Epoch: 1 Loss:  0.021140538156032562 Accuracy: 93.81999969482422
Epoch: 2 Loss:  0.023417435586452484 Accuracy: 93.75999450683594
Epoch: 3 Loss:  0.02844458445906639 Accuracy: 95.31999969482422
Epoch: 4 Loss:  0.01106941420584917 Accuracy: 96.38999938964844
Epoch: 5 Loss:  0.0032071738969534636 Accuracy: 95.39999389648438
Epoch: 6 Loss:  0.009068711660802364 Accuracy: 96.04999542236328
Epoch: 7 Loss:  0.0013761625159531832 Accuracy: 95.97000122070312
Epoch: 8 Loss:  0.0003605204983614385 Accuracy: 96.45999908447266
Epoch: 9 Loss:  8.415226329816505e-05 Accuracy: 96.36000061035156
Epoch: 10 Loss:  0.003738099941983819 Accuracy: 96.79000091552734
Epoch: 11 Loss:  0.030550900846719742 Accuracy: 96.79000091552734
Epoch: 12 Loss:  0.00013384586782194674 Accuracy: 96.11000061035156
Epoch: 13 Loss:  0.0003037812712136656 Accuracy: 96.79000091552734
Epoch: 14 Loss:  0.1114736795425415 Accuracy: 96.83999633789062
Epoch: 15 Loss:  1.3038490465078212e-07 Accuracy: 96.70999908447266
Epoch: 16 Loss

We can see here that there are even less parameters and the training is much faster. We can see that the loss is fluctuating even after reaching 0. 

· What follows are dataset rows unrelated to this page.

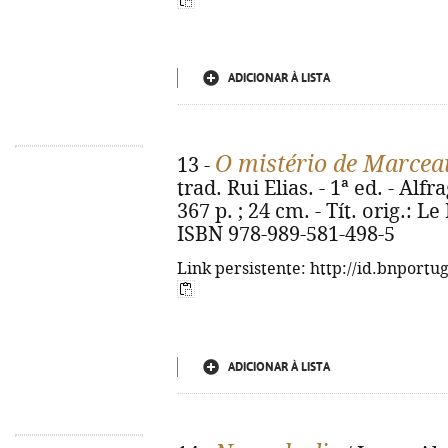
ADICIONAR À LISTA
O mistério de Marcea
13 -
trad. Rui Elias. - 1ª ed. - Alfr
367 p. ; 24 cm. - Tít. orig.: 
ISBN 978-989-581-498-5
Link persistente: http://id.bnportu
ADICIONAR À LISTA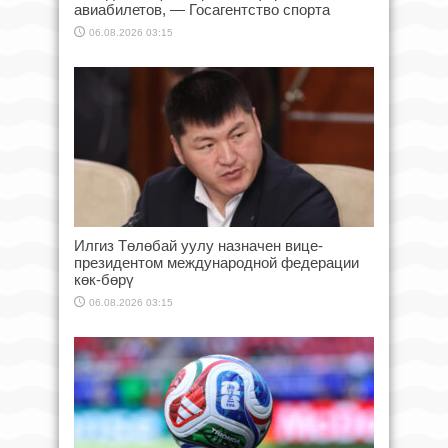
авиабилетов, — Госагентство спорта
06.08.2026 03:15
Илгиз Төлөбай уулу назначен вице-
президентом международной федерации
көк-бөрү
06.08.2026 03:15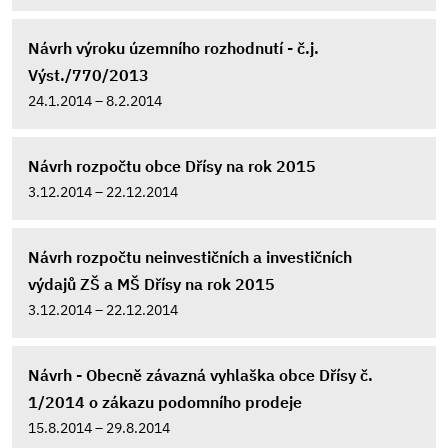
Návrh výroku územního rozhodnutí - č.j.
Výst./770/2013
24.1.2014 – 8.2.2014
Návrh rozpočtu obce Dřísy na rok 2015
3.12.2014 – 22.12.2014
Návrh rozpočtu neinvestičních a investičních
výdajů ZŠ a MŠ Dřísy na rok 2015
3.12.2014 – 22.12.2014
Návrh - Obecně závazná vyhlaška obce Dřísy č.
1/2014 o zákazu podomního prodeje
15.8.2014 – 29.8.2014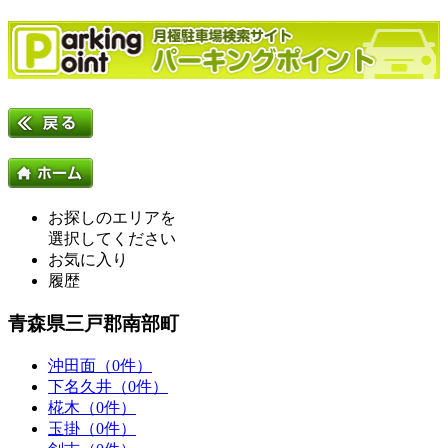
お探しのエリアを
選択してください
お気に入り
履歴
青森県三戸郡南部町
沖田面（0件）
下名久井（0件）
椛木（0件）
玉掛（0件）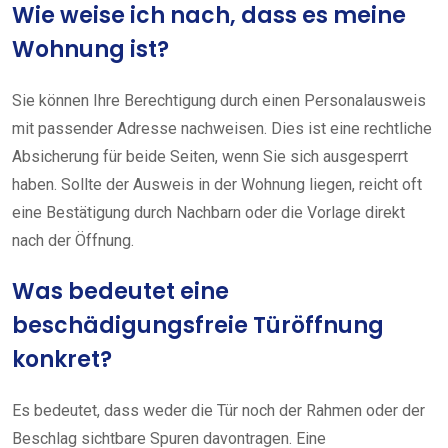
Wie weise ich nach, dass es meine
Wohnung ist?
Sie können Ihre Berechtigung durch einen Personalausweis
mit passender Adresse nachweisen. Dies ist eine rechtliche
Absicherung für beide Seiten, wenn Sie sich ausgesperrt
haben. Sollte der Ausweis in der Wohnung liegen, reicht oft
eine Bestätigung durch Nachbarn oder die Vorlage direkt
nach der Öffnung.
Was bedeutet eine
beschädigungsfreie Türöffnung
konkret?
Es bedeutet, dass weder die Tür noch der Rahmen oder der
Beschlag sichtbare Spuren davontragen. Eine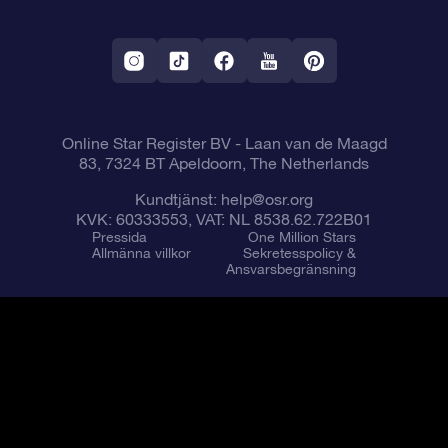
OSR Starsaver
Returpolicy
Fly me to the stars VR-app
Konstellationerna
Online Star Register BV
- Laan van de Maagd
83, 7324 BT Apeldoorn, The Netherlands
Kundtjänst:
help@osr.org
KVK: 60333553, VAT: NL 8538.62.722B01
Pressida
One Million Stars
Allmänna villkor
Sekretesspolicy &
Ansvarsbegränsning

Theoritically the accuracy of a Normal Neural Network should be less than that of a Convolution Neural Network because it does not capture spatial information.
Here we see that the model provides a decent accuracy , because there are no complex features needed to be learned for the MNIST dataset.